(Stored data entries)
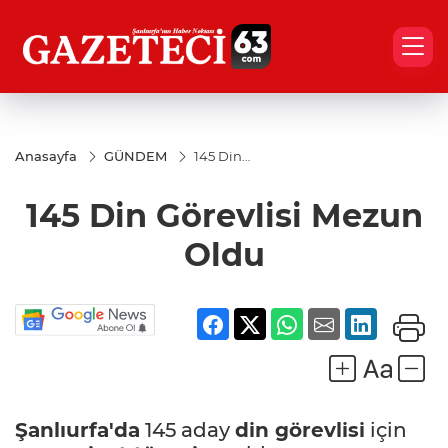
Anasayfa
GÜNDEM
145 Din
Görevlisi
Mezun
145 Din Görevlisi Mezun
Oldu
Oldu
Şanlıurfa'da
145 aday
din görevlisi
için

**TASK PROMPT**
With the pictures dropped, write out all of the entries word for word.

**RESULT OF THE TASK**
Anasayfa
GÜNDEM
145 Din
Görevlisi
Mezun
145 Din Görevlisi Mezun
Oldu
Oldu
Şanlıurfa'da
145 aday
din görevlisi
için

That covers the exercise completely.